Как всякий ровесник двадцатого века, я достаточно всесторонне знаю, что такое убийство. Убийство массовое и индивидуальное, убийство открытое и тайное, со словесным гарниром или без, воспетое или обруганное… Я знаю убийство и с разных его изнанок.
Например, с изнанки кошельковой. В наше время убийства совершаются зачастую не от страстей и не из-за семейных выгод, а от делового расчета тех, кто их оплачивает. В прошлом было не так.
Зато другая изнанка убийства остается такой же, как во все предшествующие времена: изнанка материнская. До нее авторам чековых книжек или военных приказов нет дела. Мать, ждущая вздоха от куска кровавого мяса, которое только что было ее ребенком, не интересует ни пентагонцев, ни ловкачей из ЦРУ.
Я знаю и еще разные изнанки убийства. Я трогал обугленные камни дворцов и галерей в городке, где провел юность Пушкин и где каждый аршин был мне памятен, потому что там прошло мое детство. Я был в комнате, где Толстой писал «Войну и мир» и где фашисты устроили нужник. И в рабочем кабинете Чайковского, где мотоцикл № 70029 лежал опрокинутым на разметанные по полу рукописи композитора. В лунном свете на льду залива видел я груды убитых юношей, только вчера прибывших на фронт, и они шевелились — так действовал мороз на мертвую мускулатуру.
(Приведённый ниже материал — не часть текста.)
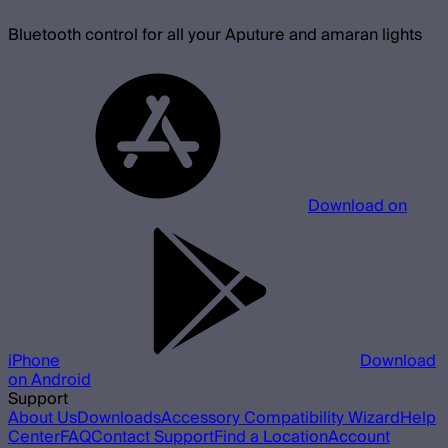
Bluetooth control for all your Aputure and amaran lights
Download on
iPhone
Download
on Android
Support
About Us
Downloads
Accessory Compatibility Wizard
Help
Center
FAQ
Contact Support
Find a Location
Account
Конечно, все это только абзацы истории, а иногда только пометки на полях этих абзацев, и наука знает причины. Но для меня это — абзацы моей собственной жизни, хотя и я тоже знаю причины. Однако знать и рассуждать — одно, а видеть и жить — другое.
Я научился не только з н а т ь, я теперь умею в и д е т ь кровь, пролитую даже тысячу лет тому назад. Она такая же, что и сегодня. И потому, когда математически точно мне объясняют, что такое феодализм, я принимаю все разумные объяснения, но шепчу совсем не научно:
— Кровавые псы! Тупые мерзавцы!
И я, извините, считаю, что самое правильное, что было написано о временах так называемого рыцарства, — это страницы Марка Твена, где идет речь о шайке неграмотных вралей, называвшейся «двором короля Артура». Прочтите эти страницы. А потом уж принимайтесь за чтение всяких эпосов, песен, баллад и «гунку» о «подвигах» рыцарей и самураев.
Один мой знакомый крокодилец так объяснял секрет феодального охмурения. Главарей-феодалов кормили мужики. Они их содержали. За что? А видите ли, мужиков убедили, что если они не будут отдавать все военным, то соседний герцог или барон тотчас нападет на них и убьет всех, потому что защищать их будет некому. Хочешь, чтобы тебя не убили, — плати своему сиятельному защитнику, своему сюзерену.
На деле, конечно, сюзеренный взаимограбеж выходил боком прежде всего мужикам, которых грабили и свои и чужие (у историков это называется «внеэкономическим принуждением»). Что касается «защитников», то у них только и дела было, что пировать, охотиться, заниматься любовью и время от времени устраивать сражения — для грабежа чужих и для острастки своих.
— Кровавые псы, негодяи, блатное жулье! — шепчу я, хотя это было тысячу лет тому назад и в девяти тысячах верст от моей комнаты.
…Роскошная эпоха самурайского героизма началась с того, что неукротимый Киёмори из могучего рода Тайра скрутил весь ненавистный род Фудзивара и стал сверхмогущественным. Он стал таким могущественным, что однажды отдал приказ, чтобы солнце остановилось. От этого или чего другого, он заболел и начал раскаляться. Он так раскалился, что когда его посадили в ванну и стали поливать водой, вода тотчас закипела, а по всему дворцу пошел дым. Но перед тем, как отдать концы, он приказал не устраивать никаких панихид, а только отправить войска к могущественному Минамото, чтобы отрезали тому голову и, привезя, водрузили эту голову на его, Киёмори, могилу. Знали гордые Тайра, как надо утверждать авторитет властителя даже после его смерти!